I’m glad you mentioned the orthogonality hypothesis (that goals are orthogonal to intelligence). Part of our argument can be seen as reconceptualizing orthogonality, and rejecting a strong version of it.
So it’s interesting to me that you see orthogonality as leading folks to conflict theory over mistake theory. I am not sure it has to lead either way.
In our language, we say that it’s better to have an “endogenous preferences” theory than an “exogenous preferences” theory, meaning that it’s better to be able to construct models where preferences can change as a function of the mechanisms and processes being modeled. This is not true for most rational actor and RL models; they typically assume preferences at the start (i.e. “exogenously”).

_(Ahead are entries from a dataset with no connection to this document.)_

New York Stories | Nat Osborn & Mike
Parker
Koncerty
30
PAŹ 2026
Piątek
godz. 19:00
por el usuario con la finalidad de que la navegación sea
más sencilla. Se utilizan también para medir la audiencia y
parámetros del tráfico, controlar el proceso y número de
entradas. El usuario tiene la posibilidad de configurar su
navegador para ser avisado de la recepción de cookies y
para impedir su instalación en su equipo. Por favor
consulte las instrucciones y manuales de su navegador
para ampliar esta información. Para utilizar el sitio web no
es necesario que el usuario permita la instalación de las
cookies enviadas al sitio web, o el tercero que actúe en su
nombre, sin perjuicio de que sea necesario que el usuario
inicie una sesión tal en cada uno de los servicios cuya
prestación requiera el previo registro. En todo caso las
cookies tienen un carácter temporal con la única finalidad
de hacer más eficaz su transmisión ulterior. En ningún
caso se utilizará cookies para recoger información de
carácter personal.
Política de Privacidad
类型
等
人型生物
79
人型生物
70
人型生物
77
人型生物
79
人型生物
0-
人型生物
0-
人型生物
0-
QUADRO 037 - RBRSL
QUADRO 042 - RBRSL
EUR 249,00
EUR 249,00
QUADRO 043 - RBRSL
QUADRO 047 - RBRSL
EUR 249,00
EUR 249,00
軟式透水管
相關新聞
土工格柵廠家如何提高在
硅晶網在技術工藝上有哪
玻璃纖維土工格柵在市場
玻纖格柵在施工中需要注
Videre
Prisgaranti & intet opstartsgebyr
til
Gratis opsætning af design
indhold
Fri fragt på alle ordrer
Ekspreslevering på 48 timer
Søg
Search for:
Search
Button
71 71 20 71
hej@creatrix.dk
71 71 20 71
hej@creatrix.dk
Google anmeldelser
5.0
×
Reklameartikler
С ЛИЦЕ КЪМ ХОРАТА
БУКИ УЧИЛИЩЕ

Here’s a paragraph making this more concrete, which I pulled from a shorter summary of https://arxiv.org/abs/2412.19010 which I’ve been working on.
”Consider an individual’s preference for certain types of music, say, rock versus classical. We need not assume they begin with a scalar utility or ``taste″ for one over the other. Instead, in our theory, their preferences are shaped by their experiences: perhaps they grow up hearing rock music frequently at home, attend rock concerts with friends, and rarely encounter classical music. These experiences are encoded as memories. When prompted by the question “What kind of person am I?” and summarizing these memories, the individual’s pattern completion network p might generate the assembly “I am the kind of person who likes rock music”. This self-attribution, influenced by past behavior and exposure, becomes part of the global workspace context. Subsequently, when faced with a choice like “What music should I listen to?”, p, conditioned on the self-description “I like rock music”, is more likely to complete the pattern with “Listen to rock music”. Through this process, the individual’s behavior (listening to rock) is influenced by their inferred identity, which itself arose from past behavior and exposure. This example illustrates how preferences are constructed endogenously through the aggregation and consolidation of experience, rather than being static, external inputs to the model.”
Yes, I think when it comes to endogenous vs exogenous preferences, you are probably accurate about most of the field believing in exogenous preferences (although I’m not sure since I’m also unfamiliar). Rohin Shah once talked about ambiguous value learning, but my guess is that most people aren’t focusing on that direction.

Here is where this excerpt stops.